### WHAT YOU HAVE TO DO:
The answer must restate the listing word for word, without its images.

= = = = = = =

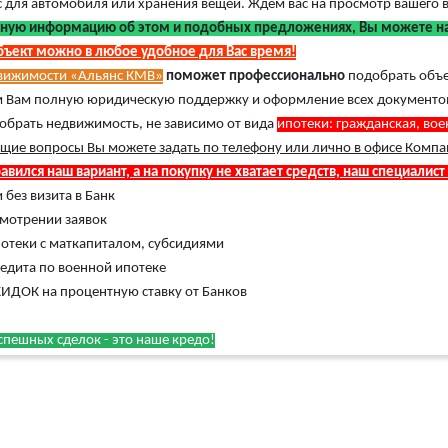
 для автомобиля или хранения вещей. Ждем вас на просмотр вашего 
ную информацию об этом и подобных предложениях, Вы можете най
бъект можно в любое удобное для Вас время!
движимости «Альянс КМВ»
поможет профессионально
подобрать объ
 Вам полную юридическую поддержку и оформление всех документов
обрать недвижимость, не зависимо от вида
ипотеки: гражданская, во
щие вопросы Вы можете задать по телефону или лично в офисе Компа
авился наш вариант, а на покупку не хватает средств, наш специалист
 без визита в Банк
смотрении заявок
отеки с маткапиталом, субсидиями
едита по военной ипотеке
ИДОК на процентную ставку от Банков
пешных сделок - это наше кредо!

= = = = = = =

### ANSWER AREA:
 для автомобиля или хранения вещей. Ждем вас на просмотр вашего 
ную информацию об этом и подобных предложениях, Вы можете най
бъект можно в любое удобное для Вас время!
движимости «Альянс КМВ»
поможет профессионально
подобрать объ
 Вам полную юридическую поддержку и оформление всех документов
обрать недвижимость, не зависимо от вида
ипотеки: гражданская, во
щие вопросы Вы можете задать по телефону или лично в офисе Компа
авился наш вариант, а на покупку не хватает средств, наш специалист
 без визита в Банк
смотрении заявок
отеки с маткапиталом, субсидиями
едита по военной ипотеке
ИДОК на процентную ставку от Банков
пешных сделок - это наше кредо!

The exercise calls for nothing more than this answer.